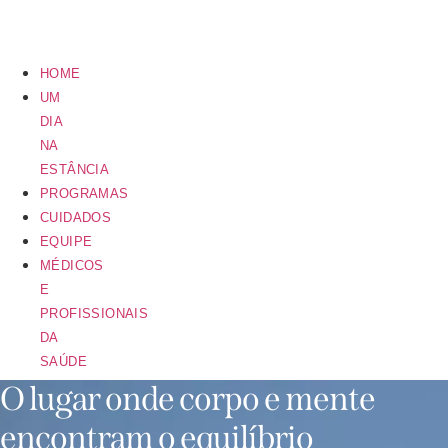
HOME
UM
DIA
NA
ESTÂNCIA
PROGRAMAS
CUIDADOS
EQUIPE
MÉDICOS
E
PROFISSIONAIS
DA
SAÚDE
O lugar onde corpo e mente
encontram o equilíbrio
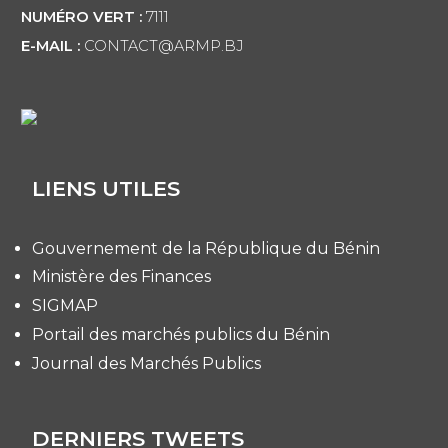
NUMÉRO VERT :
7111
E-MAIL :
CONTACT@ARMP.BJ
LIENS UTILES
Gouvernement de la République du Bénin
Ministère des Finances
SIGMAP
Portail des marchés publics du Bénin
Journal des Marchés Publics
DERNIERS TWEETS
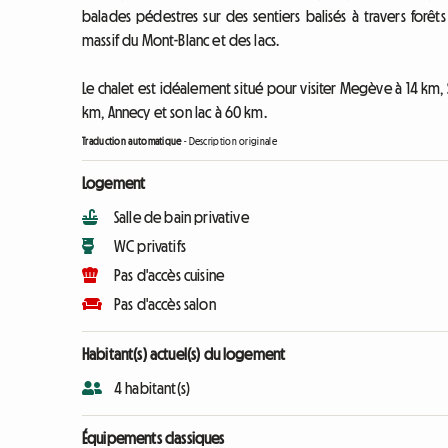
balades pédestres sur des sentiers balisés à travers forêt
massif du Mont-Blanc et des lacs.
Le chalet est idéalement situé pour visiter Megève à 14 km, 
km, Annecy et son lac à 60 km.
Traduction automatique
-
Description originale
Logement
Salle de bain privative
WC privatifs
Pas d'accès cuisine
Pas d'accès salon
Habitant(s) actuel(s) du logement
4 habitant(s)
Équipements classiques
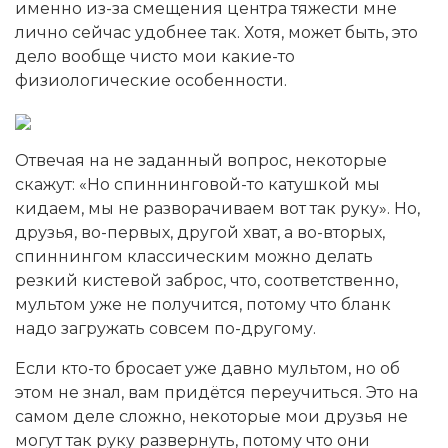
именно из-за смещения центра тяжести мне
лично сейчас удобнее так. Хотя, может быть, это
дело вообще чисто мои какие-то
физиологические особенности.
Отвечая на не заданный вопрос, некоторые
скажут: «Но спиннинговой-то катушкой мы
кидаем, мы не разворачиваем вот так руку». Но,
друзья, во-первых, другой хват, а во-вторых,
спиннингом классическим можно делать
резкий кистевой заброс, что, соответственно,
мультом уже не получится, потому что бланк
надо загружать совсем по-другому.
Если кто-то бросает уже давно мультом, но об
этом не знал, вам придётся переучиться. Это на
самом деле сложно, некоторые мои друзья не
могут так руку развернуть, потому что они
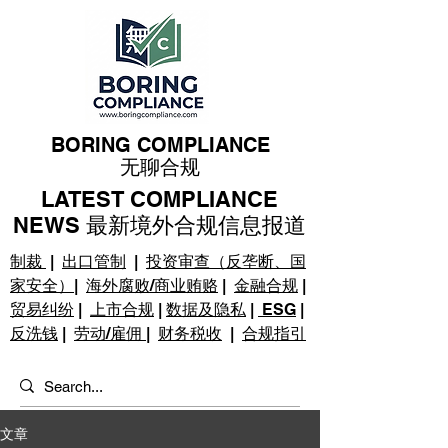
BORING COMPLIANCE
无聊合规
LATEST COMPLIANCE
NEWS 最新境外合规信息报道
制裁
|
出口管制
|
投资审查（反垄断、国
家安全）
|
海外腐败/商业贿赂
|
金融合规
|
贸易纠纷
|
上市合规
|
数据及隐私
|
ESG
|
反洗钱
|
劳动/雇佣
|
财务税收
|
合规指引
文章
┄┄┄┄┄┄
_INSTRUCTIONS FOR THE TASK_
Wherever a line in the entries holds "accès", copy that line.

_EXPECTED ANSWER_
Pas d'accès cuisine
Pas d'accès salon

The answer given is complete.